全国各地の医療機関や介護施設で高齢者が増えています。健康な高齢者も多いのでしょうが、高齢者の総数が増え続けていることで、治療や介護を必要とする人が増加するのは避けられません。この事態に対応するため、政府や自治体は医療施設や介護施設の充実に取り組んでいますが、高齢化のスピードに追い付いていないのが現状です。さらに大きな問題は、医療従事者の人材不足です。特に看護師の人材不足は、今後の高齢者対策にとってさらに深刻な問題になっていくでしょう。この問題の解決にも各自治体は懸命に努力していますが、増え続ける需要に応えることが出来ていません。需要が完全に供給を上回る状態が続いていて、そのギャップはむしろ増大しています。もちろん、その最大の要因は高齢者の増加です。さらに、病院経営にとって魅力的なシステムである7対1看護配置の導入が要因の一つにあります。これにより、さらに看護師の人材不足が顕在化しました。

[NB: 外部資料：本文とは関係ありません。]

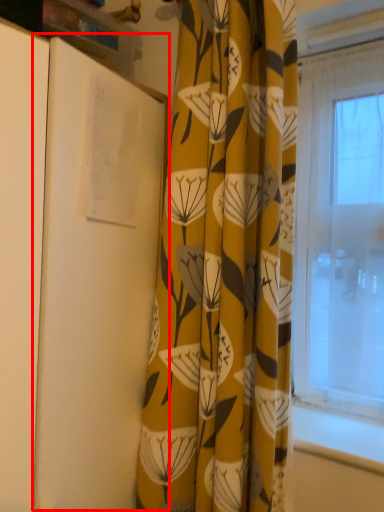 Question: Considering the relative positions of notebook (annotated by the red box) and curtain in the image provided, where is notebook (annotated by the red box) located with respect to the staircase?

Choices:
 (A) left
 (B) right

Answer: (A) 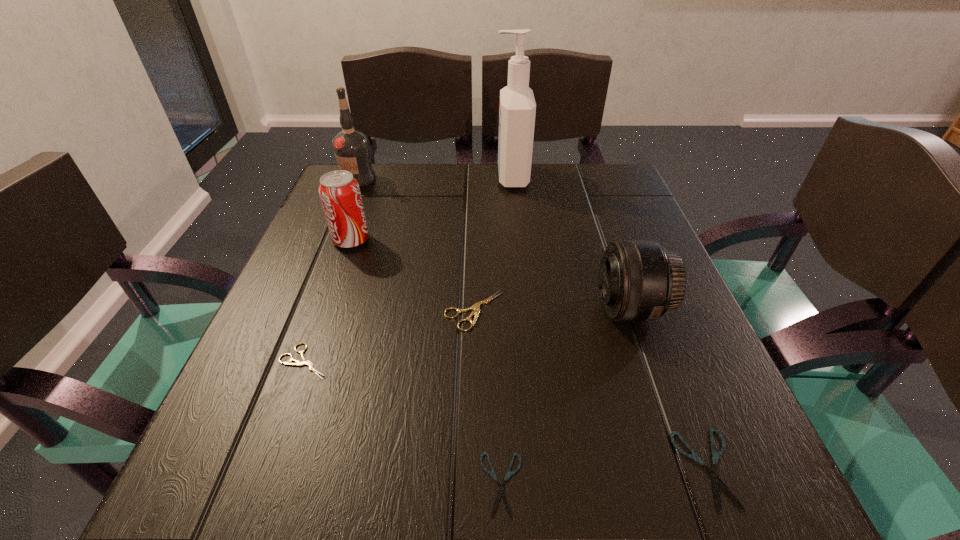 Where is `object that is the fifth closest to the telephoto lens`? object that is the fifth closest to the telephoto lens is located at coordinates (305, 361).

Identify which object is the nearest to the bigger beige shears. Please provide its 2D coordinates. Your answer should be formatted as a tuple, i.e. [(x, y)], where the tuple contains the x and y coordinates of a point satisfying the conditions above.

[(639, 280)]

Select which shears appears as the second closest to the third nearest shears. Please provide its 2D coordinates. Your answer should be formatted as a tuple, i.e. [(x, y)], where the tuple contains the x and y coordinates of a point satisfying the conditions above.

[(500, 493)]

Where is `the closest shears to the tallest object`? The width and height of the screenshot is (960, 540). the closest shears to the tallest object is located at coordinates (475, 307).

Locate an element on the screen. The height and width of the screenshot is (540, 960). vacant space that satisfies the following two spatial constraints: 1. on the front side of the third nearest object; 2. on the right side of the shortest shears is located at coordinates (260, 484).

Image resolution: width=960 pixels, height=540 pixels. In order to click on vacant region that satisfies the following two spatial constraints: 1. on the logo side of the red soda can; 2. on the left side of the shortest object in this screenshot , I will do `click(264, 484)`.

Where is `blank space that satisfies the following two spatial constraints: 1. on the front label of the right black shears; 2. on the left side of the seventh shortest object`? blank space that satisfies the following two spatial constraints: 1. on the front label of the right black shears; 2. on the left side of the seventh shortest object is located at coordinates (240, 469).

Locate an element on the screen. The height and width of the screenshot is (540, 960). vacant region that satisfies the following two spatial constraints: 1. on the logo side of the smaller black shears; 2. on the right side of the sixth nearest object is located at coordinates (264, 484). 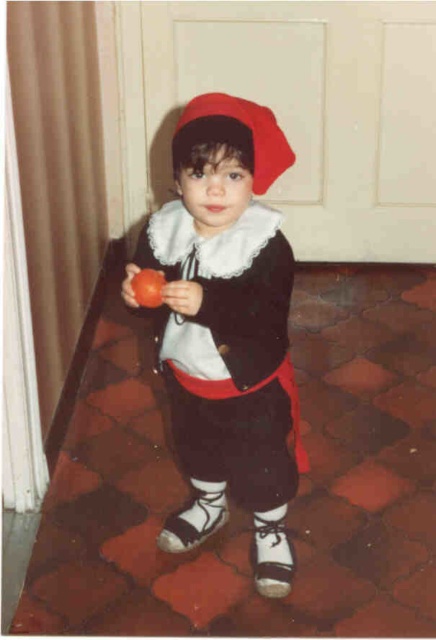 You are a photographer setting up a shoot in the described scene. You need to place a small prop exactly at the coordinates point 0.450, 0.339. Where should you position the prop relative to the smooth red tomato at center?

The smooth red tomato at center is located at point (147, 288), so you should position the prop exactly where the smooth red tomato at center is currently placed.

You are a photographer trying to capture the child in the scene. You notice two points in the image labeled as point 1 at coordinates point (152, 276) and point 2 at coordinates point (125, 291). If you want to focus on the point that is closer to you, which one should you choose?

Point (152, 276) is closer to the viewer than point (125, 291), so you should choose point (152, 276) to focus on.

In the scene shown: The child is holding two items. Which one is bigger, the matte black outfit at center or the matte red apple at center?

The matte black outfit at center is larger in size compared to the matte red apple at center. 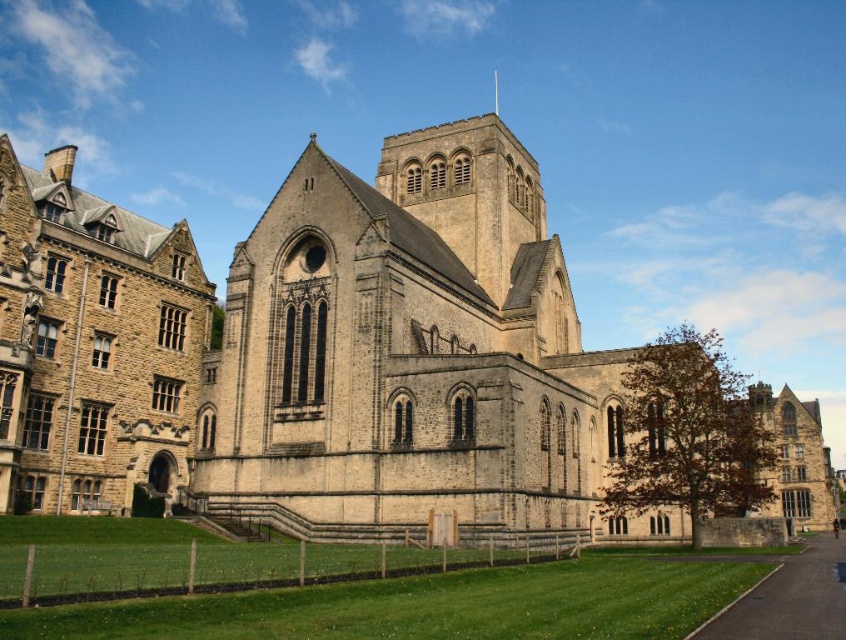 Question: Which object is positioned closest to the beige stone church at center?

Choices:
 (A) smooth silver spire at upper center
 (B) stone medieval building at left

Answer: (B)

Question: Which of the following is the farthest from the observer?

Choices:
 (A) beige stone church at center
 (B) smooth silver spire at upper center
 (C) stone medieval building at left

Answer: (B)

Question: Which of the following is the farthest from the observer?

Choices:
 (A) smooth silver spire at upper center
 (B) beige stone church at center

Answer: (A)

Question: Is beige stone church at center wider than stone medieval building at left?

Choices:
 (A) yes
 (B) no

Answer: (A)

Question: Does beige stone church at center have a smaller size compared to stone medieval building at left?

Choices:
 (A) no
 (B) yes

Answer: (A)

Question: Is stone medieval building at left behind smooth silver spire at upper center?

一方、医療従事者側から見ると、高齢者を対象にした仕事は今後ますます増えることが容易に予測できます。であれば、その状況を自らのキャリアアップのチャンスととらえることもできます。現在、多くの医療機関で普及しつつある認定看護師の資格とは別に、認知症看護や脳卒中リハビリ、あるいは訪問看護認定など高齢者医療に関連する資格を取得することも将来のステップアップにつながります。医療従事者は常に最新の技術に関する知識と研鑽が求められています。自分のキャリアを伸ばしながら、高齢者社会に対応した看護に貢献することも必要ではないでしょうか。